21 septembre 2018 • Opinion •
« L’usine du futur aura deux employés : un homme et un chien. Un homme pour nourrir le chien, un chien pour protéger les robots » : cette salve de Carl Bass, le PDG d’Autodesk, nous alerte sur l’impact économique de la révolution technologico-industrielle liée à l’intelligence artificielle (IA), la robotique et la domotique. Force est de constater que bonne ou mauvaise intrinsèquement, cette révolution a un fort potentiel anxiogène du fait du plafond de verre technologique qu’elle impliquera pour nombre de carrières. Pour certains de nos concitoyens l’avenir paraît se résumer à un mélange de robotique et de transhumanisme, paradis des machines intelligentes et enfer programmé pour les salariés, surtout les moins formés, les plus âgés, les plus précaires, les plus fragiles.

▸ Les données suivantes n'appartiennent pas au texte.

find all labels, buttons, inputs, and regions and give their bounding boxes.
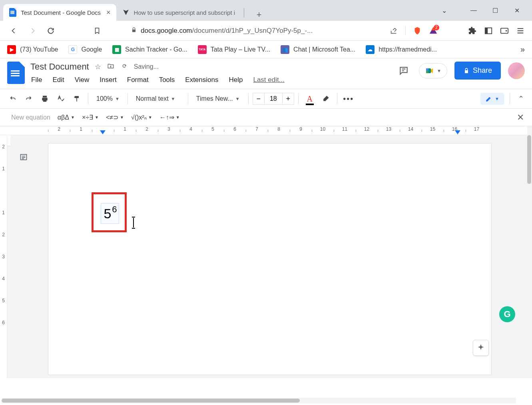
eq-math-button[interactable]: √()x²ₙ▼ xyxy=(131,114,152,121)
scrollbar-thumb[interactable] xyxy=(2,399,300,403)
bookmark-tataplay[interactable]: TATATata Play – Live TV... xyxy=(198,45,270,54)
toolbar-separator xyxy=(510,93,510,104)
font-size-control: − 18 + xyxy=(253,93,294,105)
close-window-icon[interactable]: ✕ xyxy=(513,7,521,14)
star-icon[interactable]: ☆ xyxy=(95,62,101,72)
equation-object[interactable]: 56 xyxy=(101,203,119,224)
cloud-sync-icon[interactable] xyxy=(120,62,128,72)
meet-button[interactable]: ▼ xyxy=(419,63,447,78)
share-button[interactable]: Share xyxy=(454,62,501,80)
font-size-increase[interactable]: + xyxy=(282,93,294,105)
indent-marker-left[interactable] xyxy=(100,130,106,134)
comment-history-icon[interactable] xyxy=(396,63,412,79)
back-button[interactable] xyxy=(7,24,21,38)
document-page[interactable]: 56 xyxy=(48,143,492,375)
menu-view[interactable]: View xyxy=(74,74,90,86)
wallet-icon[interactable] xyxy=(500,26,509,35)
indent-marker-right[interactable] xyxy=(455,130,460,135)
share-url-icon[interactable] xyxy=(389,26,398,35)
svg-rect-5 xyxy=(426,68,428,71)
toolbar-more-button[interactable]: ••• xyxy=(341,92,356,106)
account-avatar[interactable] xyxy=(508,62,525,79)
grammarly-icon[interactable]: G xyxy=(499,306,515,322)
highlight-color-button[interactable] xyxy=(319,92,333,106)
docs-home-icon[interactable] xyxy=(7,62,25,84)
main-toolbar: 100%▼ Normal text▼ Times New...▼ − 18 + … xyxy=(0,89,532,109)
document-title[interactable]: Test Document xyxy=(30,62,89,72)
eq-relations-button[interactable]: <≠⊃▼ xyxy=(106,114,124,121)
sidebar-toggle-icon[interactable] xyxy=(484,26,493,35)
docs-header: Test Document ☆ Saving... File Edit View… xyxy=(0,58,532,86)
menu-help[interactable]: Help xyxy=(228,74,243,86)
scrollbar-thumb[interactable] xyxy=(527,135,531,184)
forward-button[interactable] xyxy=(26,24,39,38)
zoom-select[interactable]: 100%▼ xyxy=(92,95,124,102)
eq-greek-button[interactable]: αβΔ▼ xyxy=(58,114,75,121)
tab-list-dropdown-icon[interactable]: ⌄ xyxy=(440,7,448,14)
reload-button[interactable] xyxy=(44,24,58,38)
tab-title: Test Document - Google Docs xyxy=(21,9,101,16)
close-tab-icon[interactable]: × xyxy=(106,8,111,17)
menu-format[interactable]: Format xyxy=(126,74,149,86)
paragraph-style-select[interactable]: Normal text▼ xyxy=(132,95,184,102)
dropdown-arrow-icon: ▼ xyxy=(115,96,120,101)
explore-button[interactable] xyxy=(473,340,489,356)
redo-button[interactable] xyxy=(22,92,36,106)
toolbar-separator xyxy=(337,93,337,104)
bookmarks-overflow-icon[interactable]: » xyxy=(520,45,525,54)
url-field[interactable]: docs.google.com/document/d/1hP_y_UsnQ7Yo… xyxy=(125,23,382,38)
paint-format-button[interactable] xyxy=(70,92,84,106)
menu-file[interactable]: File xyxy=(30,74,43,86)
document-workspace: 211234567891011121314151617 21123456 56 … xyxy=(0,126,532,378)
bookmark-teams[interactable]: 👥Chat | Microsoft Tea... xyxy=(281,45,355,54)
browser-tab-active[interactable]: Test Document - Google Docs × xyxy=(3,4,116,21)
maximize-window-icon[interactable]: ☐ xyxy=(491,7,499,14)
bookmark-youtube[interactable]: ▶(73) YouTube xyxy=(7,45,58,54)
equation-highlight-box: 56 xyxy=(92,192,127,232)
dropdown-arrow-icon: ▼ xyxy=(176,115,180,120)
show-outline-button[interactable] xyxy=(17,150,30,164)
onedrive-icon: ☁ xyxy=(366,45,375,54)
collapse-toolbar-button[interactable]: ⌃ xyxy=(516,94,526,103)
font-size-decrease[interactable]: − xyxy=(253,93,265,105)
spellcheck-button[interactable] xyxy=(54,92,68,106)
bookmark-page-icon[interactable] xyxy=(90,24,104,38)
svg-rect-1 xyxy=(485,28,488,34)
new-equation-button[interactable]: New equation xyxy=(11,114,50,121)
browser-menu-icon[interactable] xyxy=(516,26,525,35)
new-tab-button[interactable]: + xyxy=(253,9,265,21)
menu-bar: File Edit View Insert Format Tools Exten… xyxy=(30,74,396,86)
move-folder-icon[interactable] xyxy=(107,62,115,72)
eq-operators-button[interactable]: ×÷∃▼ xyxy=(82,114,99,121)
equation-base: 5 xyxy=(104,206,111,221)
bookmark-onedrive[interactable]: ☁https://framedmedi... xyxy=(366,45,437,54)
bookmark-google[interactable]: GGoogle xyxy=(68,45,102,54)
horizontal-ruler[interactable]: 211234567891011121314151617 xyxy=(0,126,527,135)
font-size-input[interactable]: 18 xyxy=(265,93,282,105)
brave-shield-icon[interactable] xyxy=(413,26,422,35)
extensions-icon[interactable] xyxy=(468,26,477,35)
brave-rewards-icon[interactable] xyxy=(429,26,438,35)
menu-insert[interactable]: Insert xyxy=(99,74,118,86)
undo-button[interactable] xyxy=(6,92,20,106)
vertical-scrollbar[interactable] xyxy=(526,135,532,378)
editing-mode-button[interactable]: ▼ xyxy=(480,93,504,105)
menu-tools[interactable]: Tools xyxy=(158,74,176,86)
browser-tab-inactive[interactable]: How to use superscript and subscript i xyxy=(116,4,241,21)
menu-extensions[interactable]: Extensions xyxy=(184,74,219,86)
font-select[interactable]: Times New...▼ xyxy=(192,95,244,102)
eq-arrows-button[interactable]: ←↑⇒▼ xyxy=(159,114,180,121)
bookmark-sheets[interactable]: ▦Sachin Tracker - Go... xyxy=(112,45,187,54)
vertical-ruler[interactable]: 21123456 xyxy=(0,135,7,378)
site-favicon-icon xyxy=(122,8,130,16)
saving-status: Saving... xyxy=(134,63,159,70)
last-edit-link[interactable]: Last edit... xyxy=(252,74,285,86)
sheets-icon: ▦ xyxy=(112,45,121,54)
menu-edit[interactable]: Edit xyxy=(52,74,65,86)
close-equation-toolbar-icon[interactable]: ✕ xyxy=(517,112,524,123)
text-color-button[interactable]: A xyxy=(303,92,317,106)
meet-icon xyxy=(425,66,434,76)
print-button[interactable] xyxy=(38,92,52,106)
horizontal-scrollbar[interactable] xyxy=(2,398,516,403)
minimize-window-icon[interactable]: — xyxy=(470,7,478,14)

Sans entrer dans le débat plus ou moins stérile sur l’existence actuelle ou non de l’IA forte, nous pouvons affirmer que de plus en plus d’emplois vont être détruits et remplacés par des robots et des automates puisque les programmes experts qui fonctionnent en ce moment même détruisent déjà des milliers d’emplois. Mais cette révolution recèle par ailleurs de formidables gisements d’emplois. Pour PwC, l’intelligence artificielle ajoutera 15.7 trillion de dollars au PIB mondial à l’horizon 2030, soit sic fois la capitalisation boursière des GAFAM. L’impact peut se décomposer entre amélioration de la productivité du travail (6,6 trillions après une stagnation depuis le début du siècle) et hausse de la consommation de nouveaux biens et services. Les économistes arrivent assez bien à estimer les aspects négatifs (destruction d’emplois dans la banque, les services, la distribution) et positifs (surplus de PIB) de cette révolution tout en étant incapables d’en cerner le rythme et l’avènement de ce que Kurzweill appelle la singularité, l’hypothétique accomplissement de ce cycle technologique.
Face à ce changement de paradigme, économistes et politiques ont fait feu de tout bois en matière de préconisations de politiques économiques : si les taxes sur les robots ou revenus universels de transition technologique paraissent prématurés, d’autres pistes sont prometteuses.
En premier lieu celles qui associent cette révolution à un effort industriel volontariste avec montée en gamme de l’industrie française et abaissement de la fiscalité sur la production (200 milliards en France dans son acception large). L’industrie française doit se renforcer technologiquement sur la machine-outil, la mécanique de précision, la robotique : l’offre actuelle, qui peine à rattraper le niveau des Allemands ou des Scandinaves, sera significativement améliorée par une bonne maîtrise de l’IA appliquée à la chaîne de production. La maîtrise de l’IA est un enjeu majeur dans le redressement de notre balance commerciale, car ces technologies ne seront pas maîtrisées par tous les pays développés. A cet égard, la France manque des opportunités en cantonnant l’IA au logiciel alors que le hardware est la pièce maîtresse des réseaux d’IA. Nous devons réinventer une industrie française s’articulant entre des travailleurs qualifiés et des robots et des algorithmes qui seront les ouvriers de premier niveau.
En second lieu, la formation et l’apprentissage doivent intégrer cette collaboration entre les hommes et les robots très rapidement : les différents crédits de formation existants doivent inclure cette transition. Une piste, qui n’a pas encore été exploré mais qui pourrait se révéler particulièrement prometteuse, serait l’instauration d’un crédit de formation de transition technologique pour les salariés en fonction des évolutions techniques afin de leur permettre de rester dans la course ou de changer de domaine d’activité s’il n’y a plus aucun avenir humain dans celui-ci. Le montant de ce crédit de formation de transition technologique serait déterminé en fonction des secteurs économiques, du niveau d’automatisation atteint et du niveau d’étude du salarié afin que chacun puisse être au niveau de la révolution industrielle qui s’amorce.